(Records provided Opens)

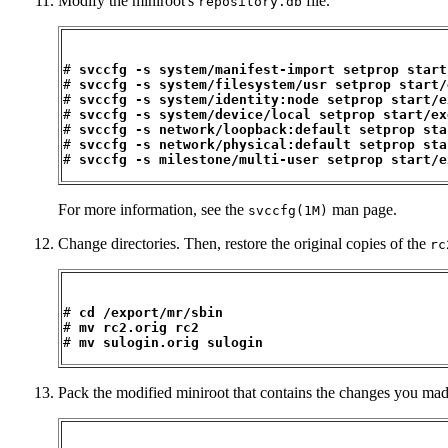
Modify the miniroot's
file.
repository.db
# 
svccfg -s system/manifest-import setprop start
# 
svccfg -s system/filesystem/usr setprop start/
# 
svccfg -s system/identity:node setprop start/e
# 
svccfg -s system/device/local setprop start/ex
# 
svccfg -s network/loopback:default setprop sta
# 
svccfg -s network/physical:default setprop sta
# 
svccfg -s milestone/multi-user setprop start/e
For more information, see the
man page.
svccfg(1M)
Change directories. Then, restore the original copies of the
rc
# 
cd /export/mr/sbin
# 
mv rc2.orig rc2
# 
mv sulogin.orig sulogin
Pack the modified miniroot that contains the changes you mad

(Records provided Closes)

*Try it*: Where a line in the material contains "system", copy that line.

*Worked solution*:
svccfg -s system/manifest-import setprop start
svccfg -s system/filesystem/usr setprop start/
svccfg -s system/identity:node setprop start/e
svccfg -s system/device/local setprop start/ex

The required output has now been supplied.